[Action item]: Reproduction without pictures: print every entry precisely as written.

[Dataset records]:

◆ ◆ ◆ ◆ ◆

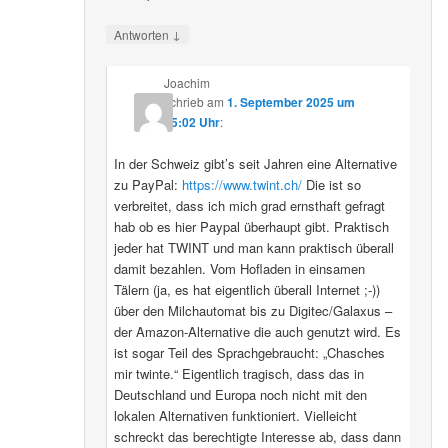
↓
Antworten
Joachim
schrieb
am
1. September 2025 um
15:02 Uhr
:
In der Schweiz gibt’s seit Jahren eine Alternative
zu PayPal:
https://www.twint.ch/
Die ist so
verbreitet, dass ich mich grad ernsthaft gefragt
hab ob es hier Paypal überhaupt gibt. Praktisch
jeder hat TWINT und man kann praktisch überall
damit bezahlen. Vom Hofladen in einsamen
Tälern (ja, es hat eigentlich überall Internet ;-))
über den Milchautomat bis zu Digitec/Galaxus –
der Amazon-Alternative die auch genutzt wird. Es
ist sogar Teil des Sprachgebraucht: „Chasches
mir twinte.“ Eigentlich tragisch, dass das in
Deutschland und Europa noch nicht mit den
lokalen Alternativen funktioniert. Vielleicht
schreckt das berechtigte Interesse ab, dass dann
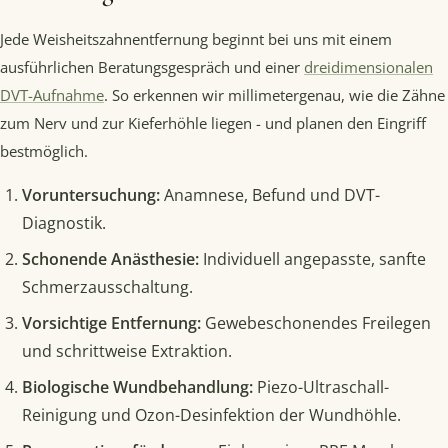
Jede Weisheitszahnentfernung beginnt bei uns mit einem
ausführlichen Beratungsgespräch und einer
dreidimensionalen
DVT-Aufnahme
. So erkennen wir millimetergenau, wie die Zähne
zum Nerv und zur Kieferhöhle liegen - und planen den Eingriff
bestmöglich.
Voruntersuchung:
Anamnese, Befund und DVT-
Diagnostik.
Schonende Anästhesie:
Individuell angepasste, sanfte
Schmerzausschaltung.
Vorsichtige Entfernung:
Gewebeschonendes Freilegen
und schrittweise Extraktion.
Biologische Wundbehandlung:
Piezo-Ultraschall-
Reinigung und Ozon-Desinfektion der Wundhöhle.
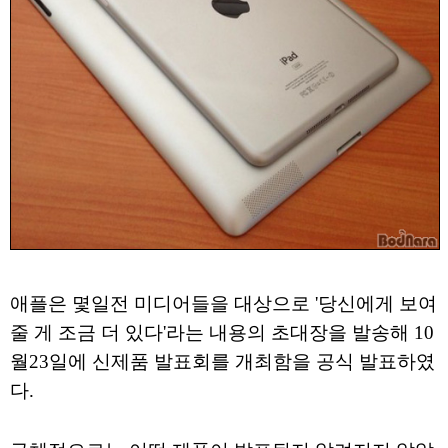
애플은 몇일전 미디어들을 대상으로 '당신에게 보여
줄 게 조금 더 있다'라는 내용의 초대장을 발송해 10
월23일에 신제품 발표회를 개최함을 공식 발표하였
다.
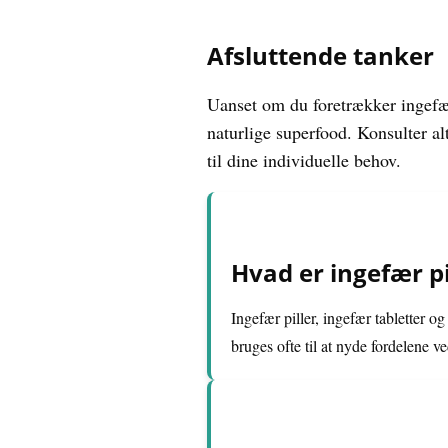
Afsluttende tanker
Uanset om du foretrækker ingefær
naturlige superfood. Konsulter alt
til dine individuelle behov.
Hvad er ingefær pi
Ingefær piller, ingefær tabletter o
bruges ofte til at nyde fordelene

◆ ◆ ◆ ◆ ◆

[Answer space]:
↓
Antworten
Joachim
schrieb
am
1. September 2025 um
15:02 Uhr
:
In der Schweiz gibt’s seit Jahren eine Alternative
zu PayPal:
https://www.twint.ch/
Die ist so
verbreitet, dass ich mich grad ernsthaft gefragt
hab ob es hier Paypal überhaupt gibt. Praktisch
jeder hat TWINT und man kann praktisch überall
damit bezahlen. Vom Hofladen in einsamen
Tälern (ja, es hat eigentlich überall Internet ;-))
über den Milchautomat bis zu Digitec/Galaxus –
der Amazon-Alternative die auch genutzt wird. Es
ist sogar Teil des Sprachgebraucht: „Chasches
mir twinte.“ Eigentlich tragisch, dass das in
Deutschland und Europa noch nicht mit den
lokalen Alternativen funktioniert. Vielleicht
schreckt das berechtigte Interesse ab, dass dann
Jede Weisheitszahnentfernung beginnt bei uns mit einem
ausführlichen Beratungsgespräch und einer
dreidimensionalen
DVT-Aufnahme
. So erkennen wir millimetergenau, wie die Zähne
zum Nerv und zur Kieferhöhle liegen - und planen den Eingriff
bestmöglich.
Voruntersuchung:
Anamnese, Befund und DVT-
Diagnostik.
Schonende Anästhesie:
Individuell angepasste, sanfte
Schmerzausschaltung.
Vorsichtige Entfernung:
Gewebeschonendes Freilegen
und schrittweise Extraktion.
Biologische Wundbehandlung:
Piezo-Ultraschall-
Reinigung und Ozon-Desinfektion der Wundhöhle.
애플은 몇일전 미디어들을 대상으로 '당신에게 보여
줄 게 조금 더 있다'라는 내용의 초대장을 발송해 10
월23일에 신제품 발표회를 개최함을 공식 발표하였
다.
Afsluttende tanker
Uanset om du foretrækker ingefær
naturlige superfood. Konsulter alt
til dine individuelle behov.
Hvad er ingefær pi
Ingefær piller, ingefær tabletter o
bruges ofte til at nyde fordelene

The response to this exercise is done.